The UK construction sector recorded its steepest decline in activity since the first Covid-19 lockdown, with major building projects scaled back and firms cutting jobs amid deep uncertainty surrounding budgets and the economic outlook. The latest industry survey indicates a significant setback for Labour’s plans to accelerate infrastructure upgrades and deliver 1.5 million new homes by 2030.
New figures from the purchasing managers’ index (PMI) for construction showed output shrinking in November at the fastest rate since May 2020, when sites across the country came to a halt during the pandemic. The PMI dropped to 39.4 last month, down sharply from 44.1 in October and below the 44.6 expected by economists. A reading below 50 signals contraction.
The only other period in which the survey has captured such severe declines was during the 2009 financial crisis, when the collapse of the housing market triggered widespread project cancellations.
Residential, Commercial and Infrastructure Work Pulled Back
Builders have been scaling down residential construction for over a year, reflecting a subdued housing market, higher borrowing costs and rising prices for materials. The November data shows that weakness has spread across the industry, with infrastructure and commercial development also experiencing sharp contractions.
Construction firms reported clients delaying or cancelling projects due to uncertainty ahead of the autumn budget and “pervasive worries” about the wider economic climate. Many companies cited reluctance among investors to commit to large-scale projects until there is more clarity on government spending and policy direction.

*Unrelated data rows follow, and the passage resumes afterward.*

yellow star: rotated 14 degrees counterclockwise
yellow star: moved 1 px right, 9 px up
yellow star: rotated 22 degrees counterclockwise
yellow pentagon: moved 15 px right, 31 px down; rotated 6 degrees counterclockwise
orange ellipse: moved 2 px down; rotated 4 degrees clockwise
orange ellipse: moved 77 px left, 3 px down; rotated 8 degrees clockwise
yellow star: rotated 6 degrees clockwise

Bank of England Survey Shows Fastest Job Cuts in Four Years
Additional Bank of England research indicates UK businesses cut jobs at the fastest rate in four years during November. The decision maker panel survey, which collects responses from chief financial officers, showed employment falling by 1.8% year-on-year—the sharpest drop since July 2021. CFOs also anticipate employment declining further next year, with expectations of a 0.7% fall, the weakest outlook since October 2020.

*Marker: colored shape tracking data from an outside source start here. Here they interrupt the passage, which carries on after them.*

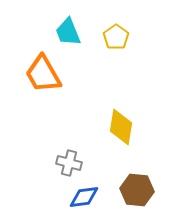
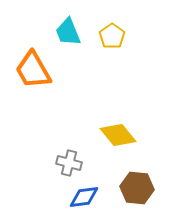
yellow pentagon: moved 4 px left, 1 px up
orange trapezoid: moved 10 px left, 4 px up
yellow diamond: moved 3 px left, 8 px down; rotated 48 degrees counterclockwise
brown hexagon: moved 2 px up
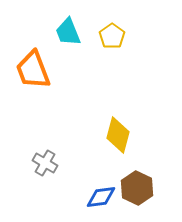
orange trapezoid: rotated 9 degrees clockwise
yellow diamond: rotated 54 degrees clockwise
gray cross: moved 24 px left; rotated 15 degrees clockwise
brown hexagon: rotated 20 degrees clockwise
blue diamond: moved 17 px right
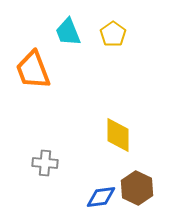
yellow pentagon: moved 1 px right, 2 px up
yellow diamond: rotated 15 degrees counterclockwise
gray cross: rotated 25 degrees counterclockwise
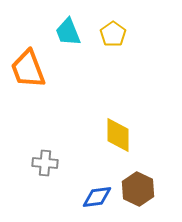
orange trapezoid: moved 5 px left, 1 px up
brown hexagon: moved 1 px right, 1 px down
blue diamond: moved 4 px left
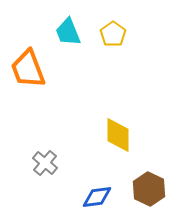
gray cross: rotated 35 degrees clockwise
brown hexagon: moved 11 px right
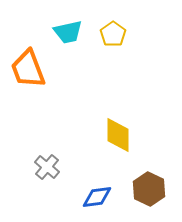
cyan trapezoid: rotated 80 degrees counterclockwise
gray cross: moved 2 px right, 4 px down
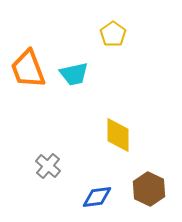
cyan trapezoid: moved 6 px right, 42 px down
gray cross: moved 1 px right, 1 px up
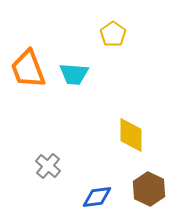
cyan trapezoid: rotated 16 degrees clockwise
yellow diamond: moved 13 px right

The Bank closely monitors this survey as part of its assessment of labour market pressures and interest rate decisions. The findings suggest businesses are cautious about staffing levels as they brace for slow growth, inflation risks and potential policy shifts.
Economists Caution Data May Be Distorted by Budget Speculation
Robert Wood, chief UK economist at Pantheon Macroeconomics, said both the construction PMI and the Bank’s survey may have been skewed by what he described as “chaotic” speculation in the weeks leading up to the autumn budget. He questioned whether conditions were genuinely comparable to a full national lockdown but acknowledged that sentiment across the sector had weakened noticeably.
Sector Still Battling Higher Costs and Slow Demand
The construction industry has faced sustained pressure throughout 2024 and 2025, including elevated materials prices, labour shortages, declining housing transactions and higher financing costs for developers. Mortgage rates—though now easing—have remained above pre-pandemic averages, dampening buyer demand and putting further strain on housebuilding targets.
Labour’s pledge to speed up large-scale infrastructure projects and boost housebuilding faces growing challenges as developers warn that confidence will not return without stable economic policy and predictable funding commitments.